The Daily Telegraph

I don’t care what experts say: we put too much food in the fridge

- Judith woods

Before I begin my bossy peroration on the correct storage of potatoes, let me say three little words: I am Irish. That means unless you happen to be Peruvian – swoon! – what I say goes. And first off, you know what doesn’t go? Potatoes into a fridge.

After years spent telling people not to refrigerat­e potatoes because of the health risk, food agencies and consumer groups have now changed their minds. Dire warnings that keeping raw spuds at low temperatur­es would lead to extra sugars forming, which in turn would morph into the carcinogen acrylamide when fried, roasted or baked, have been jettisoned.

I’m sure it’s just coincidenc­e, but how felicitous this new advice coincides with The Great Scurvy Revival, now that cucumbers are in shorter supply than transplant organs and the radish harvest has been slapped with an export ban worthy of Sir Joshua Reynolds’ £50 million Portrait of Omai.

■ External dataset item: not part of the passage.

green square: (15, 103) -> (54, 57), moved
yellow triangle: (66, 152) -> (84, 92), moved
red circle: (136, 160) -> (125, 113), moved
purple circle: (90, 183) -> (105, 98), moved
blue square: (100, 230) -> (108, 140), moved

But the thing is; no. Just no. For a start, any cool dark space will do nicely for those Maris Pipers and, given the cost of living crisis, most mornings the nation’s gardens are warmer than their bedrooms. Also, if my house is anything to go by, our ruddy fridges are already rammed full; of bread, of fresh coffee, onions. All punctiliou­sly chilled for no good reason other than a peculiar declassé prissiness that it’s somehow more hygienic.

Covid was a catalyst. Having spent a decade and a half convincing my spouse that mushrooms should be cleaned using a damp piece of kitchen roll rather than a water cannon, it was irksome to be told to hose down food packets during the pandemic. Even after we learned the virus was airborne, some people (you know who you are) couldn’t shake the habit.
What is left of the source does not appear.